Sentenza Sentenza Cassazione Civile n. 9947 del 26/04/2010

Cassazione civile sez. I, 26/04/2010, (ud. 09/03/2010, dep. 26/04/2010), n.9947

LA CORTE SUPREMA DI CASSAZIONE

SEZIONE PRIMA CIVILE

Composta dagli Ill.mi Sigg.ri Magistrati:

Dott. CARNEVALE Corrado – Presidente –

Dott. RORDORF Renato – Consigliere –

Dott. DI PALMA Salvatore – Consigliere –

Dott. RAGONESI Vittorio – Consigliere –

Dott. GIANCOLA Maria Cristina – rel. Consigliere –

ha pronunciato la seguente:

sentenza

sul ricorso 27331-2008 proposto da:

S.L., SA.LE. (C.F. (OMISSIS)),

elettivamente domiciliati in ROMA, V. CRESCENZIO 42, presso

l’avvocato VENCESLAI MASSIMILIANO, che li rappresenta e difende,

giusta procura in calce al ricorso;

– ricorrenti –

contro

PRESIDENZA DEL CONSIGLIO DEI MINISTRI;

– intimato –

avverso il decreto della CORTE D’APPELLO di ROMA, depositato il

15/11/2007, n. 52523/06;

udita la relazione della causa svolta nella pubblica udienza del

09/03/2010 dal Consigliere Dott. MARIA CRISTINA GIANCOLA;

udito, per i ricorrenti, l’Avvocato M. VENCESLAI che ha chiesto

l’accoglimento del ricorso;

udito il P.M., in persona del Sostituto Procuratore Generale Dott.

SORRENTINO Federico che ha concluso per l’accoglimento del ricorso

per quanto di ragione.

 

Fatto

SVOLGIMENTO DEL PROCESSO

Con ricorso del 2006, Sa.Le. e L. adivano la Corte di appello di Roma chiedendo che la Presidenza del Consiglio dei Ministri, che non si costituiva in giudizio, fosse condannata a corrispondere loro l’equa riparazione prevista dalla L. n. 89 del 2001 per la violazione dell’art. 6, sul “Diritto ad un processo equo”, della Convenzione per la salvaguardia dei diritti dell’uomo e delle libertà fondamentali, ratificata e resa esecutiva con la L. 4 agosto 1955, n. 848.

Con decreto del 2.04-15.11.2007, l’adita Corte di appello condannava la Presidenza del Consiglio dei Ministri al pagamento in favore degli istanti, quale indennizzo del danno non patrimoniale, della somma di Euro 1.800,00 oltre agli interessi legali decorrenti dalla data del provvedimento, nonchè al pagamento delle spese processuali, liquidate in complessivi Euro 750,00 di cui Euro 200,00 per diritti ed Euro 500,00 per onorari e distratte in favore dell’avv.to M. Venceslai antistatario.
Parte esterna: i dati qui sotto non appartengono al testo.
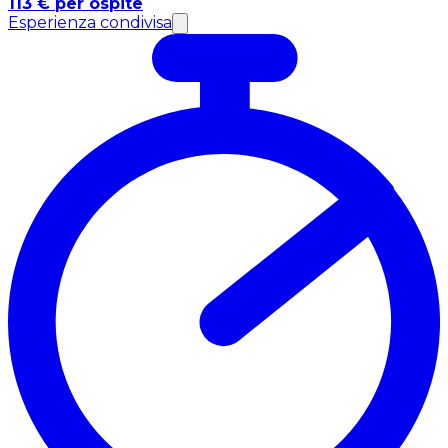
113 € per ospite
Esperienza condivisa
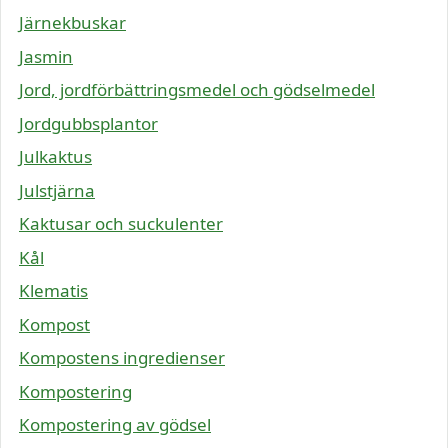
Järnekbuskar
Jasmin
Jord, jordförbättringsmedel och gödselmedel
Jordgubbsplantor
Julkaktus
Julstjärna
Kaktusar och suckulenter
Kål
Klematis
Kompost
Kompostens ingredienser
Kompostering
Kompostering av gödsel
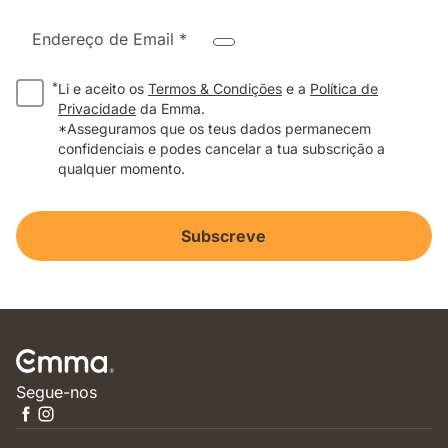
Endereço de Email *
*
Li e aceito os
Termos & Condições
e a
Política de
Privacidade
da Emma.
*Asseguramos que os teus dados permanecem
confidenciais e podes cancelar a tua subscrição a
qualquer momento.
Subscreve
Segue-nos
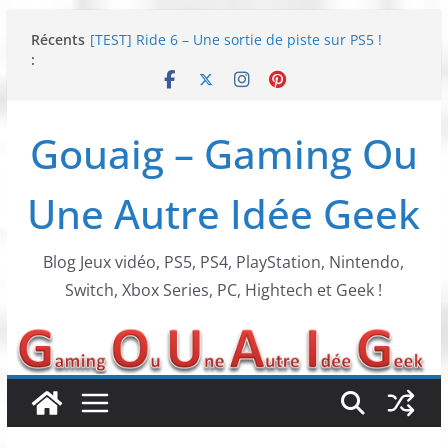
Passer
Récents
[TEST] Ride 6 – Une sortie de piste sur PS5 !
au
:
SNK NEOGEO AES+ : un succès dingue !
contenu
NEOGEO AES+ : La légende de l’arcade est de
retour !
[TEST] Screamer – Le retour des courses arcade
Gouaig – Gaming Ou
!
SWITCH 2 : Nouveaux accessoires Turtle Beach X
Mario
Une Autre Idée Geek
Blog Jeux vidéo, PS5, PS4, PlayStation, Nintendo,
Switch, Xbox Series, PC, Hightech et Geek !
La Corte osservava e riteneva, tra l’altro:

– che i ricorrenti avevano chiesto l’equa riparazione del danno subito per effetto dell’irragionevole durata del processo amministrativo in tema di equo indennizzo, introdotto il 3.02.2000, dinanzi al TAR Lazio, e deciso con sentenza depositata il 4.01.2006, d’inammissibilità del ricorso per difetto di giurisdizione;

– che detto processo amministrativo, inerente a caso alquanto semplice, avrebbe dovuto essere definito in anni 3;

– che, dunque, per il triennio d’irragionevole ritardo di definizione l’indennizzo da limitare al danno morale, poteva essere equitativamente liquidato nella somma di Euro 1.800,00, atteso che la vicenda non ineriva a beni fondamentali della persona e della vita e che il pregiudizio non era dimostrabile nel suo preciso ammontare.
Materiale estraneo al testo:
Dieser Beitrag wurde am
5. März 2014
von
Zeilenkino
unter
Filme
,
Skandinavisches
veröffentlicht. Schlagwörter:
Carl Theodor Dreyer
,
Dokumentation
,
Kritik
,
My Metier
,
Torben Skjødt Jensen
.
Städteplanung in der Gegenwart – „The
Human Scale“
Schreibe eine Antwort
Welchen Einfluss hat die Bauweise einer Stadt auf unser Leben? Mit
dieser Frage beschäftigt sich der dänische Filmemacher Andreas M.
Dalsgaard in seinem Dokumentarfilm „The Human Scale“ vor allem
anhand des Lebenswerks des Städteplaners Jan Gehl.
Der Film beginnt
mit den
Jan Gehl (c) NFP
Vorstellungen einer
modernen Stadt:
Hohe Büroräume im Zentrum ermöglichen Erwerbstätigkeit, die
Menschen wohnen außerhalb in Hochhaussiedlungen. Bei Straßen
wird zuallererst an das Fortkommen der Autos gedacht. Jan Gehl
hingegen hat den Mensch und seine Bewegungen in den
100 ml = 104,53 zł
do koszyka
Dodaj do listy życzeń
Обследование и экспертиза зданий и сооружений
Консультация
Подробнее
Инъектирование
Avverso questo decreto i S. hanno proposto ricorso per Cassazione, notificato il 13.11.2008. La Presidenza del Consiglio dei Ministri non ha svolto attività difensiva.

Diritto

MOTIVI DELLA DECISIONE

A sostegno del ricorso i S. denunciano, con conclusiva formulazione di quesiti di diritto in ossequio al disposto dell’art. 366 bis c.p.c.:

1. “Violazione ed errata applicazione della L. 24 marzo 2001, n. 89, art. 2 e dell’art. 2056 cod. civ.. Difformità dai criteri di liquidazione del danno non patrimoniale stabiliti dalla Corte europea dei Diritti dell’Uomo e dalla Corte di cassazione, sezione 1^, con la sentenza del 24 gennaio 2007, n. 1605 e dalle sezioni riunite con le sentenze nn. 1338, 1339, 134 e 1341 del 2004.” 2. “Motivazione insufficiente e contraddittoria sempre in relazione ai criteri di liquidazione del danno non patrimoniale”.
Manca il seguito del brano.